Era un mezzogiorno freddo di ottobre, di una manciata di anni fa. Era appena suonato il campanello di casa. Come succedeva tutti i giorni, più volte al giorno… di tutti i santi giorni.
Lei, la Carla, si mise il dito indice alla bocca, sorrise, con il sorriso che gli anni non le hanno mai intaccato, e me lo ripeté più decisa: «Aspetta quando sarò morta».
In casa era già tutto pronto. Appena sotto la finestra, quella che fatica ad affacciarsi sul giardino, per via della troppa edera che sale sul muro di casa, c'era già il tavolo rotondo apparecchiato. C'erano i sei piatti di porcellana antica decorata, messi lì nel posto dove dovevano stare, e le posate allineate, come lei voleva che fossero. I destra i sei bicchieri belli, con già il vino versato e i tovaglioli con i ricami a punto e croce ingialliti. A sinistra le sei coppette d'argento, con l'acqua dentro per detergersi le dita e, nel mezzo, il piccolo vaso in cotto con i ciclamini freschi, che l'Alina aveva appena reciso in giardino.
Quel giorno si respirava odore di legna che stava bruciando nel camino fin dal mattino e c'era il sapore del riso di Panamà che cominciava ad uscire dalla cucina.
Il gatto si era già nascosto sotto il divano, come ogni volta che sentiva suonare il campanello e il pendolo aveva appena scandito i dodici rintocchi… anche quel giorno con un paio di minuti di ritardo rispetto al campanile di San Giuliano.
Lei mi prese per un braccio. «Aiutami ad alzarmi, che non voglio farmi trovare seduta», mi sussurrò quasi scusandosi.
Una stretta.
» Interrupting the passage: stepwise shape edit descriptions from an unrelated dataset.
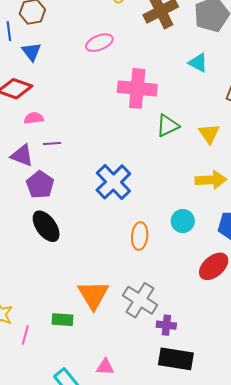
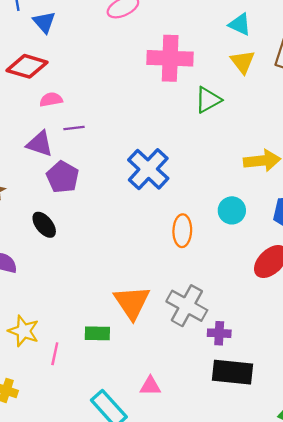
yellow triangle: (209, 134) -> (243, 62), moved
black ellipse: (46, 226) -> (44, 225), moved, size x0.7

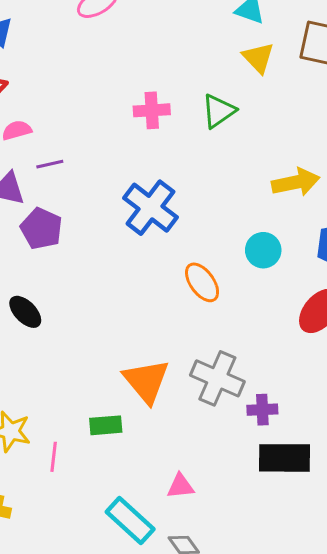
pink cross: (170, 58) -> (152, 110), moved, size x0.6
black ellipse: (44, 225) -> (25, 312), moved
orange ellipse: (182, 231) -> (202, 282), turned -32

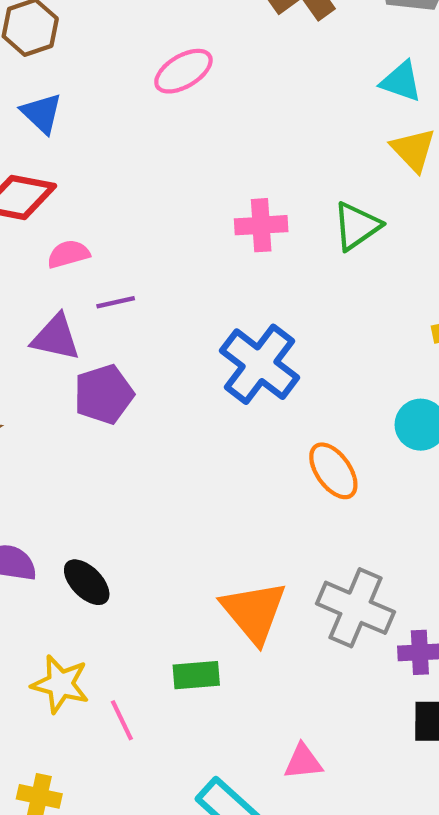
purple pentagon: (41, 229) -> (104, 394), turned 30
black ellipse: (25, 312) -> (87, 582), moved
pink line: (54, 457) -> (122, 720), turned -32

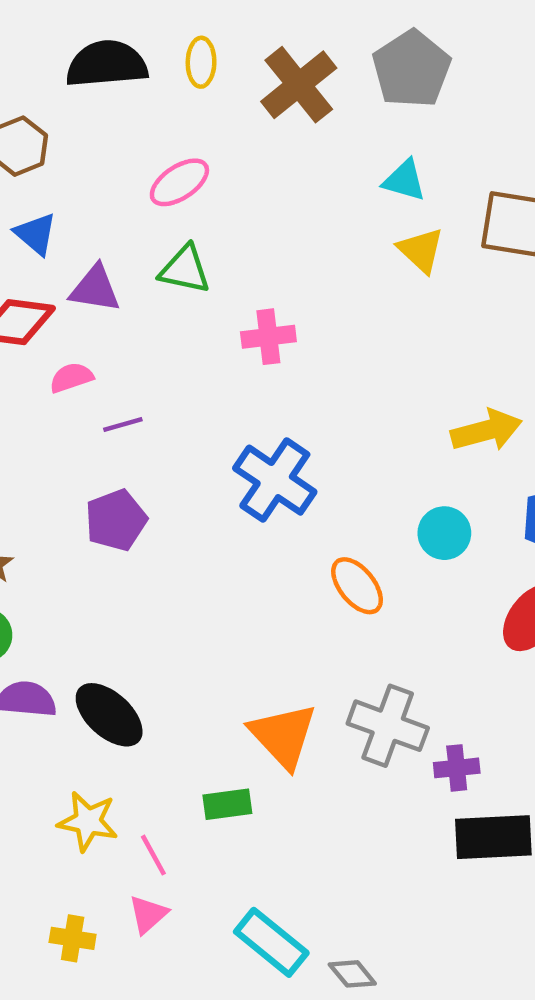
green triangle: (357, 226) -> (185, 269), moved, turned 50
purple triangle: (56, 338) -> (95, 289), moved
black ellipse: (87, 582) -> (109, 715), size x1.4
pink triangle: (303, 762) -> (148, 914), moved, turned -33

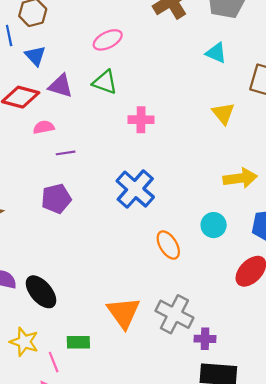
yellow triangle: (421, 250) -> (223, 113), moved
green rectangle: (227, 804) -> (78, 342), moved

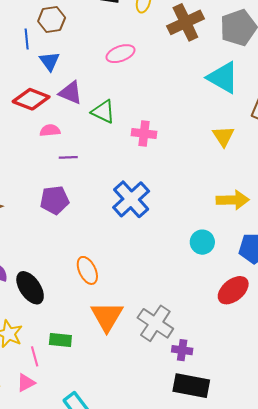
cyan triangle: (216, 53) -> (223, 77), size x1.6
green triangle: (105, 82) -> (103, 112), moved
orange ellipse: (168, 245) -> (87, 270), moved

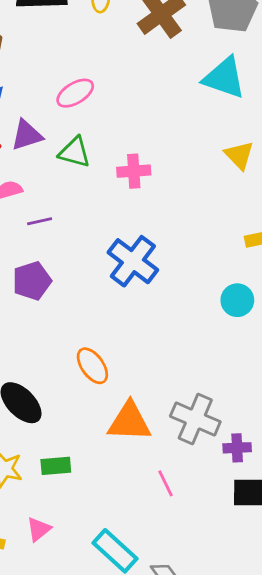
pink ellipse: (121, 54) -> (75, 93), moved
purple triangle: (70, 93) -> (27, 135), turned -30
orange triangle: (107, 316) -> (129, 422), turned -48
green rectangle: (60, 340) -> (56, 466), moved
pink line: (35, 356) -> (166, 483), moved

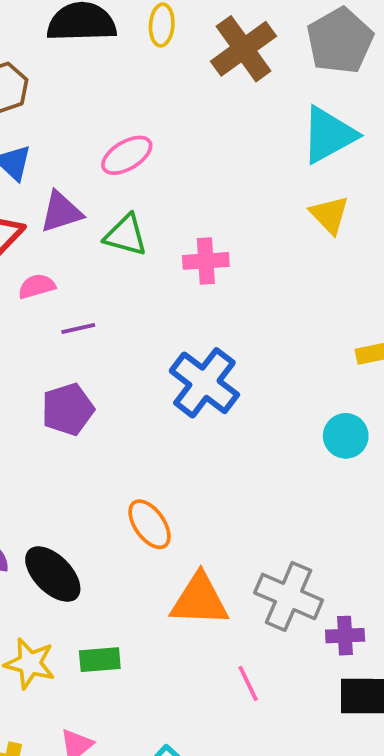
cyan triangle: (224, 78) -> (329, 135), turned -48
yellow triangle: (239, 155) -> (329, 215), moved

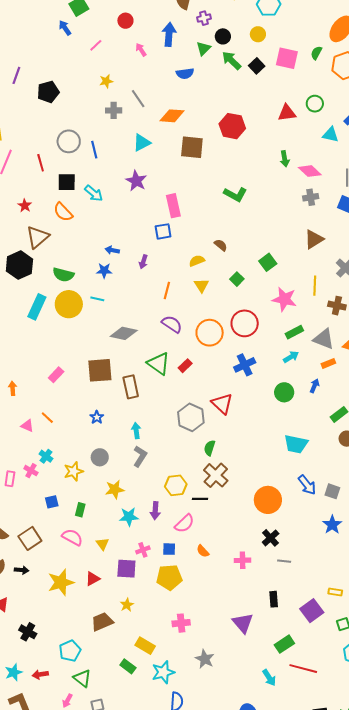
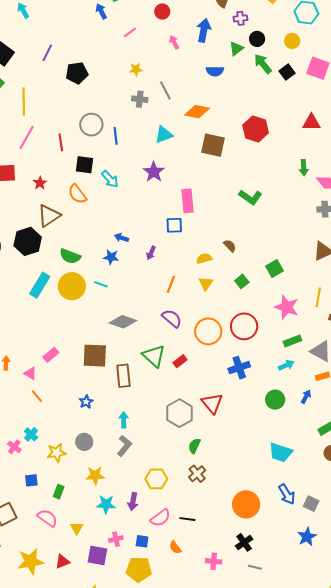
pink triangle: (27, 426) -> (30, 373), moved
brown cross: (216, 475) -> (197, 474), size x0.7
black line: (200, 499) -> (187, 519), moved

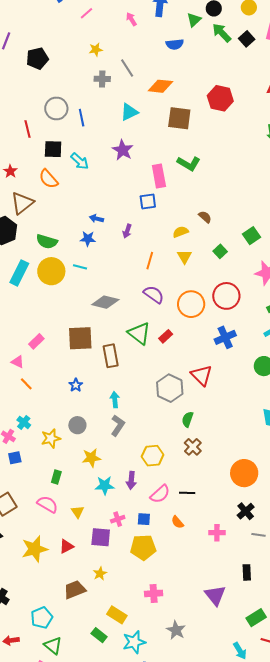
green L-shape: (250, 197) -> (189, 163), moved
blue square: (31, 480) -> (15, 458), moved

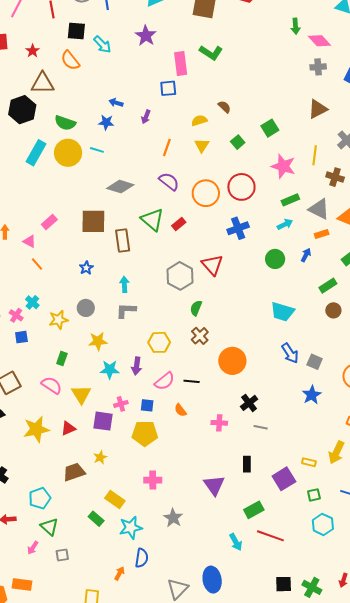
brown triangle: (22, 203) -> (43, 83), turned 35
gray L-shape: (118, 425) -> (126, 310), turned -125
orange circle: (244, 473) -> (232, 361), moved
yellow triangle: (78, 512) -> (81, 394), size x1.5

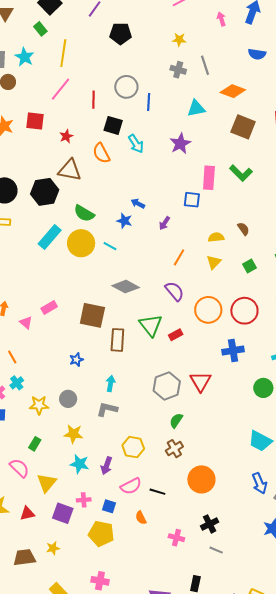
orange line: (37, 264) -> (12, 357), moved

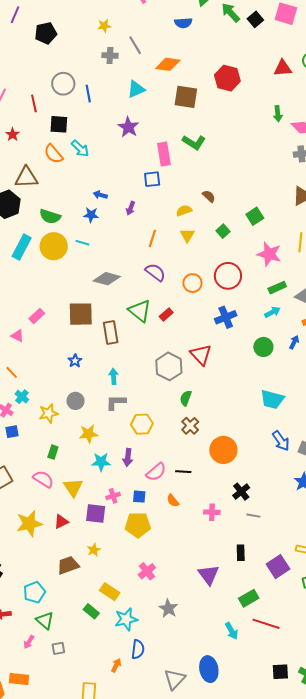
red star: (66, 136) -> (13, 134), moved
cyan arrow: (136, 144) -> (80, 148), moved
orange circle: (208, 310) -> (192, 283), size x0.7
yellow hexagon: (133, 447) -> (142, 424), moved
pink cross: (100, 581) -> (147, 571), turned -36

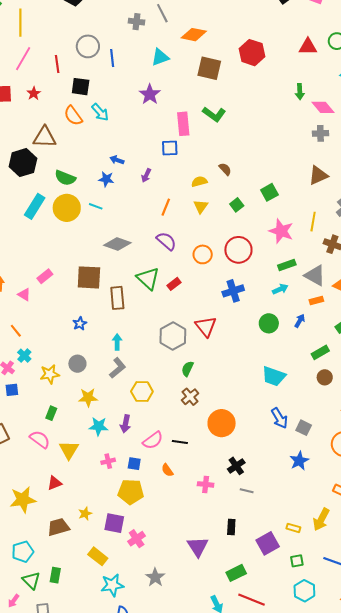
gray L-shape: (116, 402) -> (118, 368), turned 135
purple square: (96, 514) -> (114, 523), moved
yellow star: (29, 523) -> (23, 500), moved
green rectangle: (91, 611) -> (55, 575), moved, turned 56

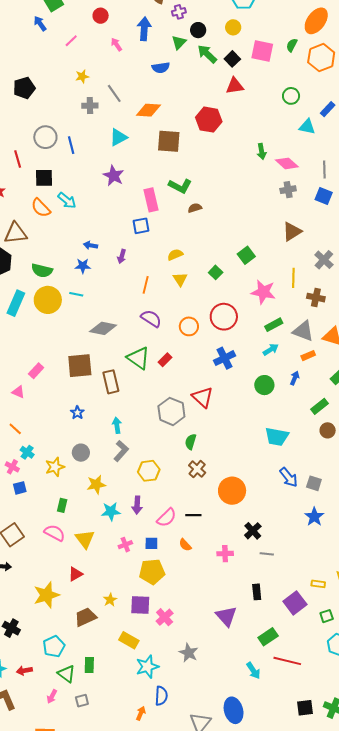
red triangle: (308, 47) -> (235, 86), moved
brown semicircle: (225, 169) -> (195, 208), moved, turned -56

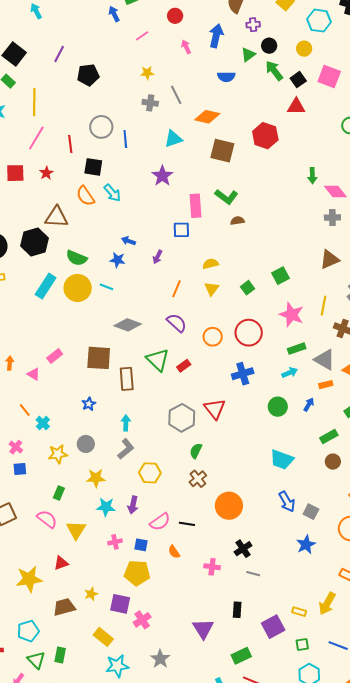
cyan cross: (27, 452) -> (43, 423), moved

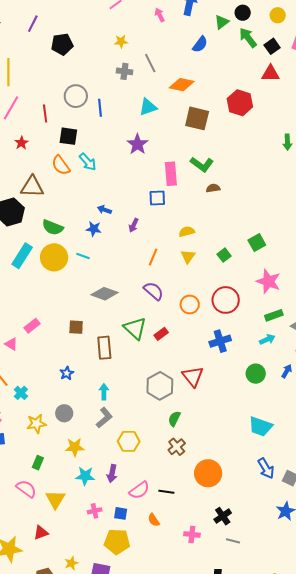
blue semicircle: (226, 77) -> (200, 44), turned -54
brown square: (99, 358) -> (76, 327), size x0.6

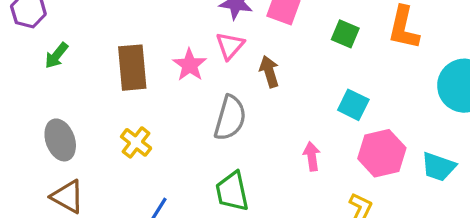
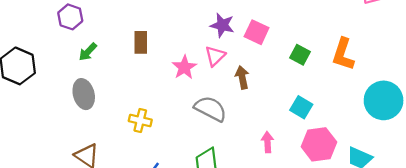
brown rectangle: (132, 68) -> (141, 42), moved, size x0.7
gray semicircle: (230, 118) -> (211, 109), turned -84
gray ellipse: (60, 140) -> (84, 94), moved
yellow cross: (136, 142) -> (140, 120), turned -30

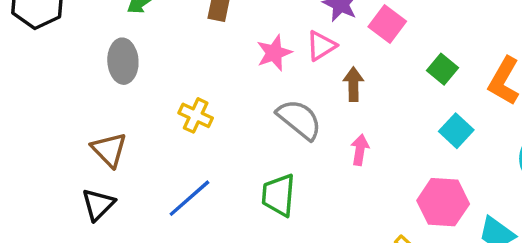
cyan square: (301, 107) -> (456, 131), moved
pink arrow: (268, 142) -> (360, 150), moved

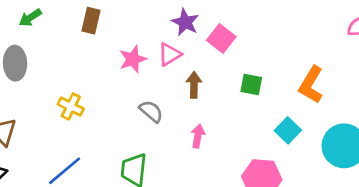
green square: (443, 69) -> (251, 85), moved, turned -30
gray semicircle: (299, 119) -> (151, 111), size x0.7
cyan square: (456, 131) -> (288, 130), moved

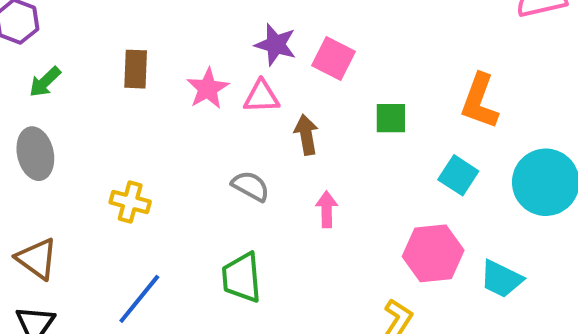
pink triangle: (170, 54) -> (261, 97), turned 40
pink star: (133, 59) -> (208, 88), moved

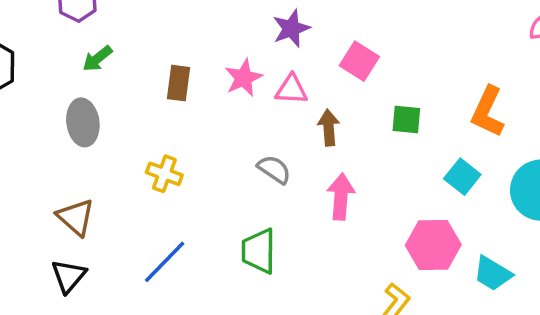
purple star: (276, 45) -> (291, 28), moved, turned 30
brown rectangle: (136, 69) -> (179, 83), moved
pink arrow: (327, 209) -> (341, 197), size x1.4

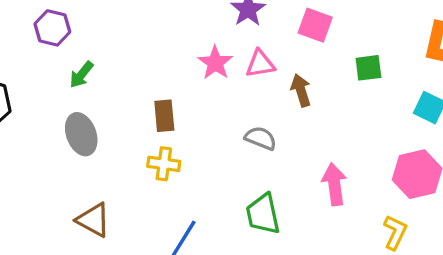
brown rectangle: (179, 83) -> (164, 116), moved
pink arrow: (341, 197) -> (334, 184), moved

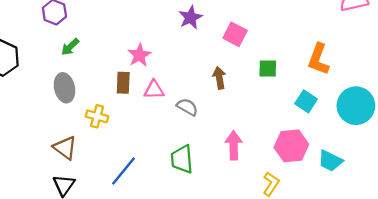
pink star: (215, 63) -> (139, 55), moved
pink triangle: (260, 64) -> (154, 90), moved
yellow cross: (164, 164) -> (97, 116), moved

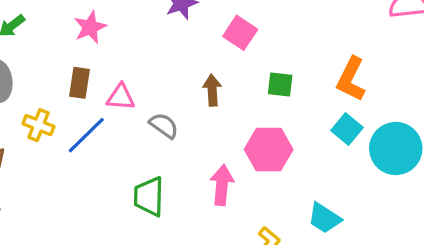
pink star: (139, 55) -> (90, 27), moved
cyan square: (306, 101) -> (347, 129), moved
pink hexagon: (291, 146) -> (269, 149), moved
cyan trapezoid: (330, 161) -> (324, 218), moved
blue line: (123, 171) -> (86, 135), moved

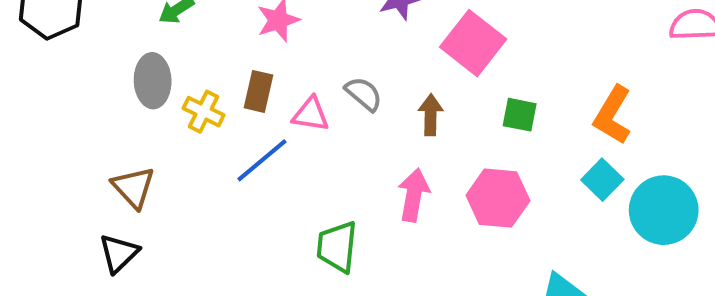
pink square: (240, 33) -> (473, 43), size x1.4
yellow cross: (38, 125) -> (204, 112), moved
gray semicircle: (164, 126) -> (364, 94), moved
pink arrow: (222, 185) -> (414, 195), moved

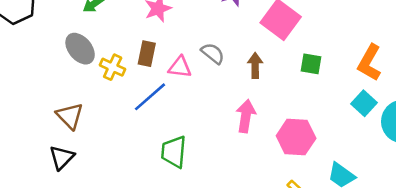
gray ellipse: (153, 81) -> (80, 49), turned -36
pink hexagon: (498, 198) -> (296, 137), moved
green trapezoid: (337, 247) -> (174, 152), moved

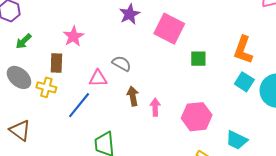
brown rectangle: (147, 54) -> (56, 63), moved
brown arrow: (255, 66) -> (133, 96), moved
pink arrow: (246, 116) -> (155, 107), size x0.7

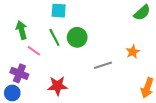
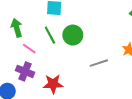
purple cross: (19, 73) -> (25, 71), moved

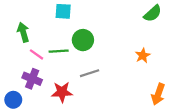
green line: (50, 35) -> (59, 51), moved, turned -66
gray line: (99, 63) -> (90, 73), moved

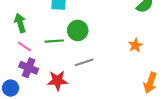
pink line: (37, 54) -> (24, 46), moved

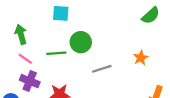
gray line: (84, 62) -> (102, 69), moved

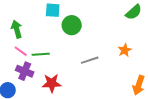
green circle: (81, 42) -> (72, 25), moved
green line: (56, 53) -> (41, 54), moved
L'altra mano appoggiata sul bastone e andò verso la porta, sistemandosi la collana che le fasciava il collo.
Non ricordo chi comparve quel giorno e chi fossero gli invitati a colazione. E, a ben pensarci, non vale nemmeno la pena sforzarsi per dare loro un volto… tanto sono passati tutti da questa casa.
L'unica cosa difficile da dimenticare è il volto stanco di lei, quando strinse le loro mani, stando ritta sulla porta e, soprattutto, l'ultimo spossato sorriso, quando se ne andarono.
«Io sono tanto stanca oggi! - disse adagiandosi in poltrona - Oggi non ho proprio capito niente di quello che si sono detti. Ma va bene lo stesso. Sono contenta che si siano parlati e siano stati bene».
Con una smorfia si cacciò via dal volto la stanchezza.
«Quando non ci sarò più - sussurrò - di me diranno tante cose, molte anche strampalate. In pubblico mi attribuiranno dei meriti che non ho mai avuto e, in privato, mi daranno delle colpe che non ho mai commesso. Tu ricordati che la cosa più importante che io ho fatto nella mia vita è stata quella di fare incontrare le persone nella mia casa».
Un attimo per riprendere fiato. «Sì! Fare incontrare le persone è più importante dei romanzi, dei premi e degli che si riescono a vivere».
Le scese persino una lacrima. «Ricordati! Le persone che si parlano… Questa è la cosa più importante!».
Bevve un sorso dal bicchiere e prima di addormentarsi ripeté: «Ma questo scrivilo soltanto quando sarò morta».
Il gatto uscì da sotto il divano e nel camino stava scoppiettando l'ultima brace. Il campanile di San Giuliano lasciò partire i tre rintocchi e di lì a poco avrebbe fatto altrettanto anche il vecchio pendolo a muro.
Lei si addormentò… Ma stava di nuovo suonando il campanello di casa.